Ana Karen Guadiana Campos
- Full name: Ana Karen Guadiana Campos
- Country (sports): Mexico
- Born: 22 January 2002 (age 23) Monterrey, Mexico
- College: Northern Arizona; Western Michigan;
- Prize money: US $17,674

Singles
- Career record: 9–25
- Highest ranking: No. 691 (8 April 2019)
- Current ranking: No. 1129 (3 February 2025)

Doubles
- Career record: 4–12
- Highest ranking: No. 787 (5 May 2025)
- Current ranking: No. 932 (3 February 2025)

= Ana Karen Guadiana Campos =

Mexican tennis player (born 2002)

Ana Karen Guadiana Campos (born 22 January 2002) is a Mexican professional tennis player.

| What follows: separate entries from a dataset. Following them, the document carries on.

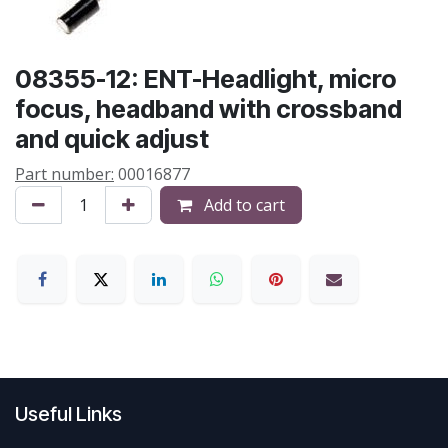
08355-12: ENT-Headlight, micro
focus, headband with crossband
and quick adjust
Part number:
00016877
Add to cart
Useful Links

She has a career-high ranking of No. 691 in singles, achieved on 8 April 2019.

==Early life==
Guadiana Campos was born in Monterrey to Miguel Ángel Guadiana and Silvia Raquel Campos. She attended Prepa Tec. She began playing tennis at the age of three. She trained for a time at the SotoTennis Academy in Sotogrande, Spain.

==College and professional career==
In April 2019, she received a wildcard into the qualifying draw of the Monterrey Open, but failed to advance to the main draw. In 2020, she received a scholarship to play collegiate tennis at Western Michigan University. She later transferred to Northern Arizona University.

In August 2024, she and compatriot Julia García Ruiz received a wildcard into the doubles main draw of the Monterrey Open.